#### [RECORDS SUPPLIED]
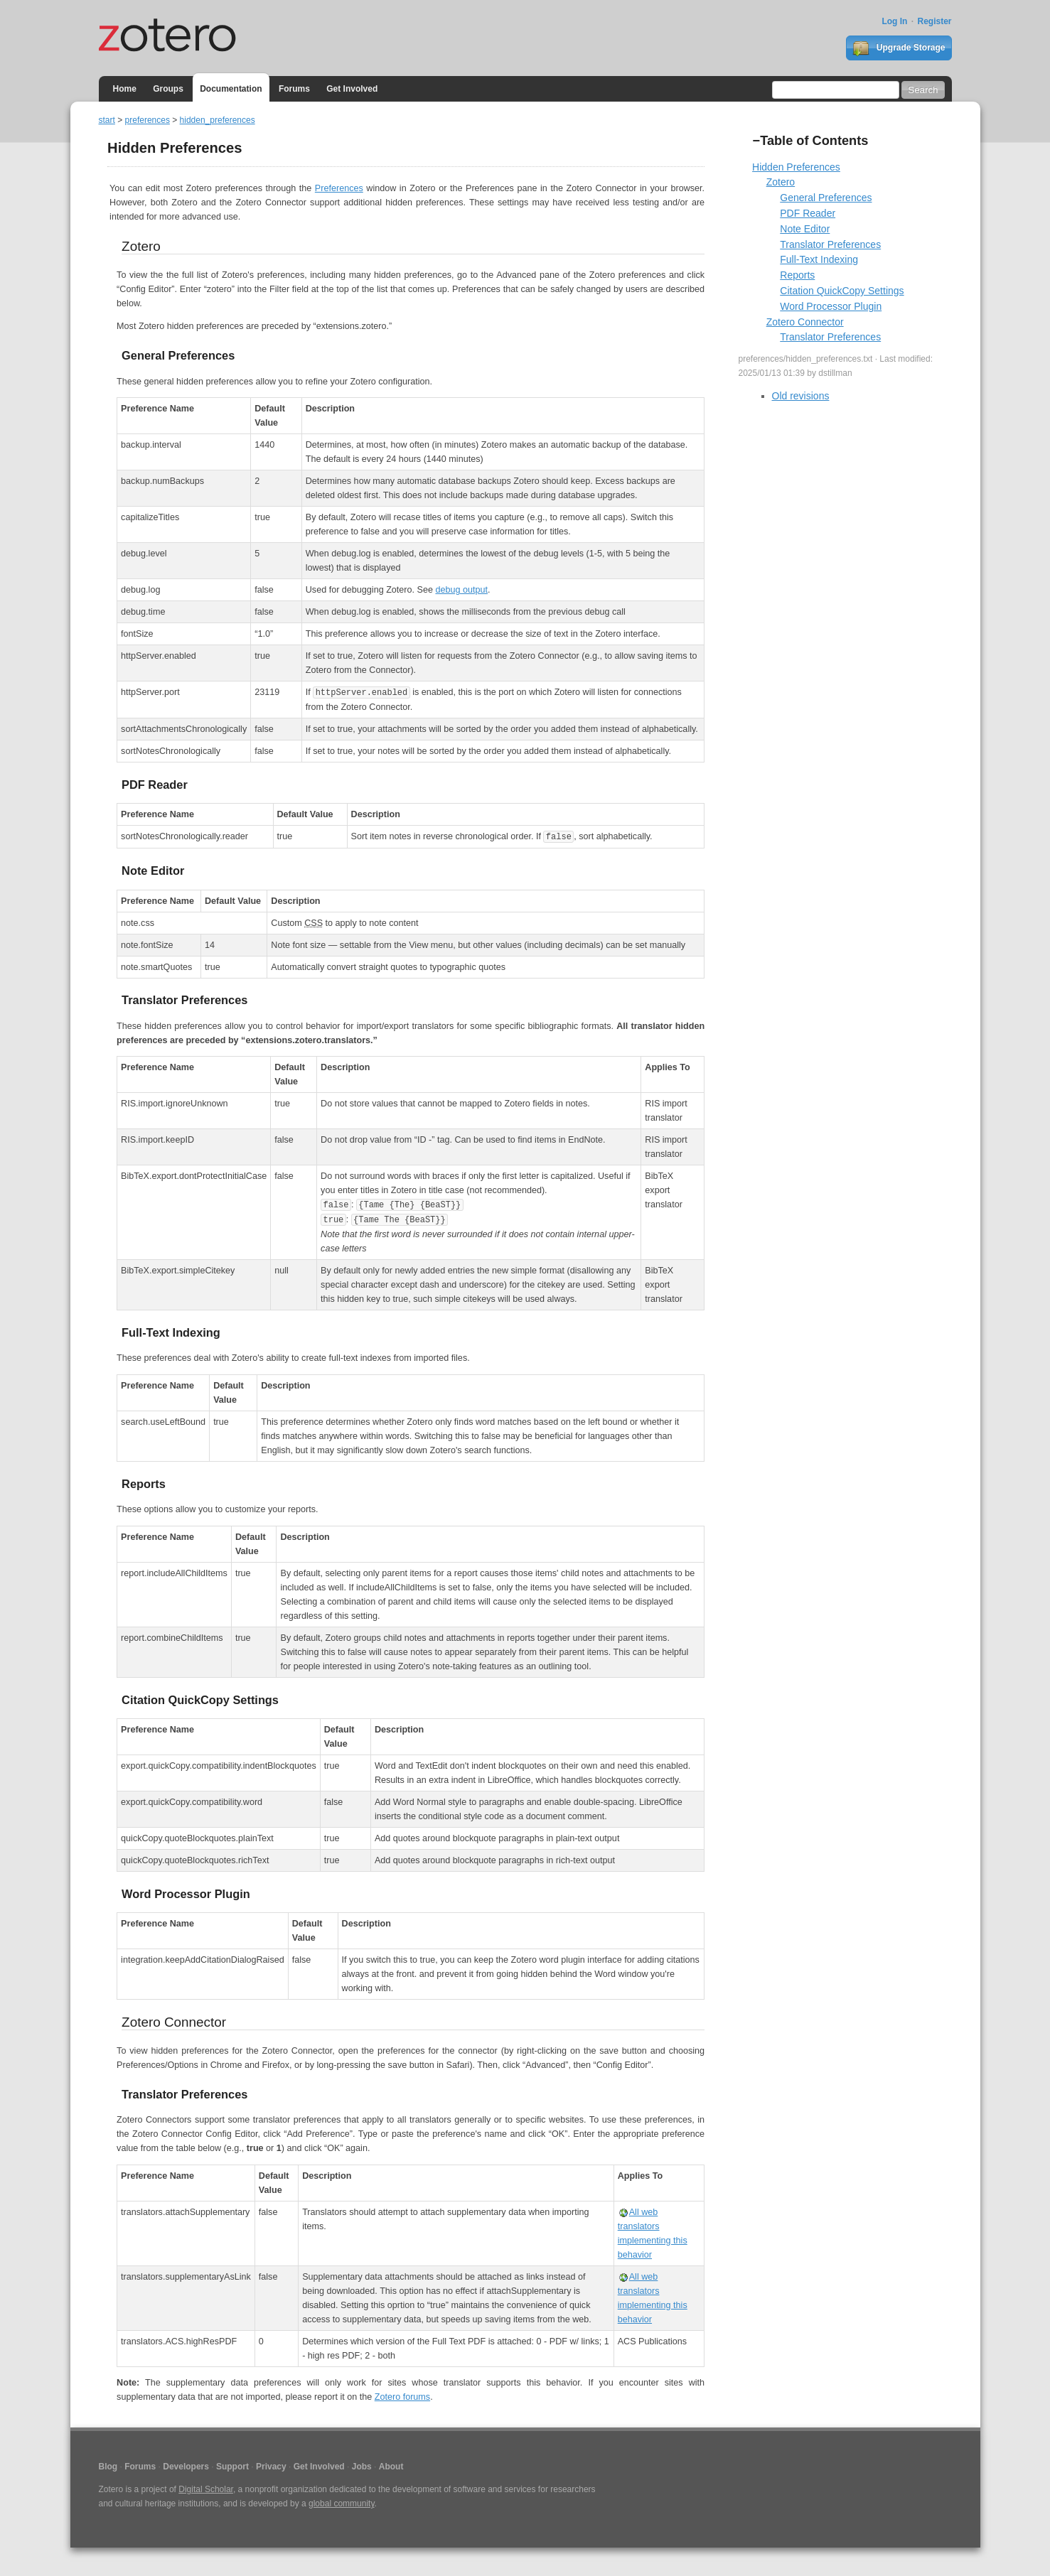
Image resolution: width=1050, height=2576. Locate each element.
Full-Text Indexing (819, 259)
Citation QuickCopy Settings (842, 290)
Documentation (231, 89)
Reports (797, 275)
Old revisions (801, 396)
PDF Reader (807, 213)
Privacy (271, 2467)
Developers (186, 2467)
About (391, 2467)
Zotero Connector (805, 322)
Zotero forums (402, 2397)
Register (934, 21)
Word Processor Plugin (831, 306)
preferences (147, 120)
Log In (894, 21)
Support (232, 2467)
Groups (168, 89)
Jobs (362, 2467)
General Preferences (826, 197)
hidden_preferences (217, 120)
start (107, 120)
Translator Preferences (830, 244)
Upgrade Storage (898, 48)
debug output (461, 590)
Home (124, 89)
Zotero (780, 182)
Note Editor (805, 229)
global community (341, 2503)
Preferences (339, 188)
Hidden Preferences (796, 167)
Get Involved (351, 89)
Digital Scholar (205, 2489)
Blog (108, 2467)
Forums (294, 89)
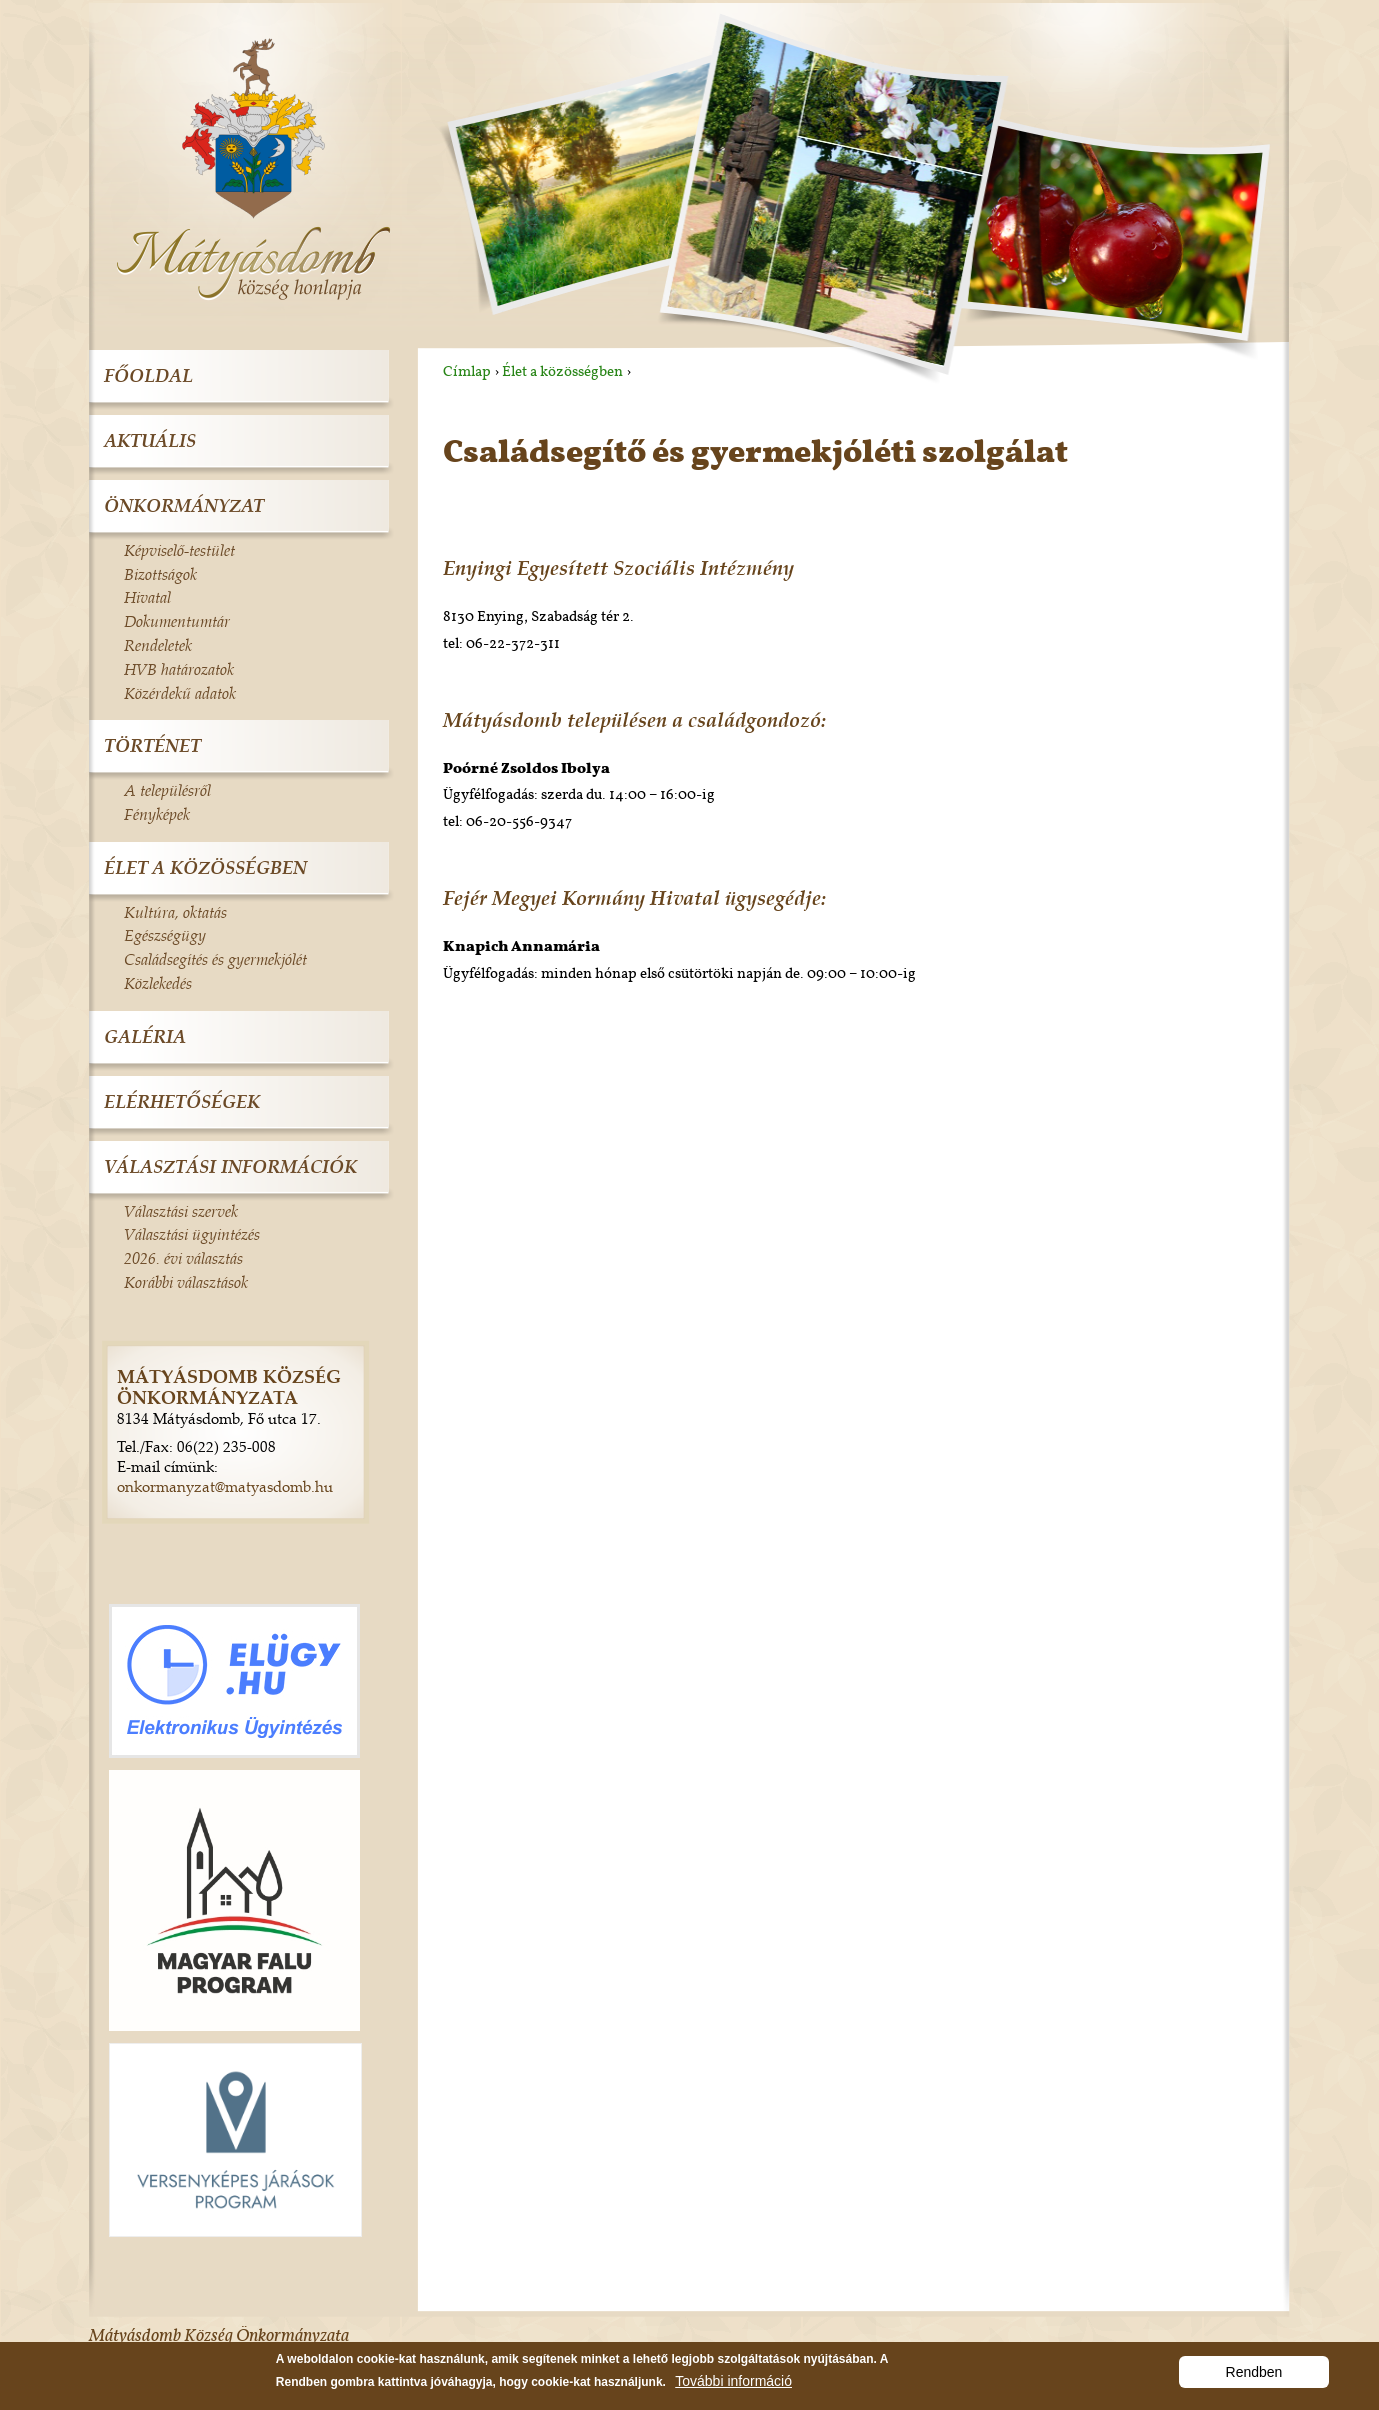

#### [ACTION ITEM]
Write out every entry above exactly, minus the pictures.

#### [EXERCISE SOLUTION]
Image resolution: width=1050, height=2576. Locate each element.
Full-Text Indexing (819, 259)
Citation QuickCopy Settings (842, 290)
Documentation (231, 89)
Reports (797, 275)
Old revisions (801, 396)
PDF Reader (807, 213)
Privacy (271, 2467)
Developers (186, 2467)
About (391, 2467)
Zotero Connector (805, 322)
Zotero forums (402, 2397)
Register (934, 21)
Word Processor Plugin (831, 306)
preferences (147, 120)
Log In (894, 21)
Support (232, 2467)
Groups (168, 89)
Jobs (362, 2467)
General Preferences (826, 197)
hidden_preferences (217, 120)
start (107, 120)
Translator Preferences (830, 244)
Upgrade Storage (898, 48)
debug output (461, 590)
Home (124, 89)
Zotero (780, 182)
Note Editor (805, 229)
global community (341, 2503)
Preferences (339, 188)
Hidden Preferences (796, 167)
Get Involved (351, 89)
Digital Scholar (205, 2489)
Blog (108, 2467)
Forums (294, 89)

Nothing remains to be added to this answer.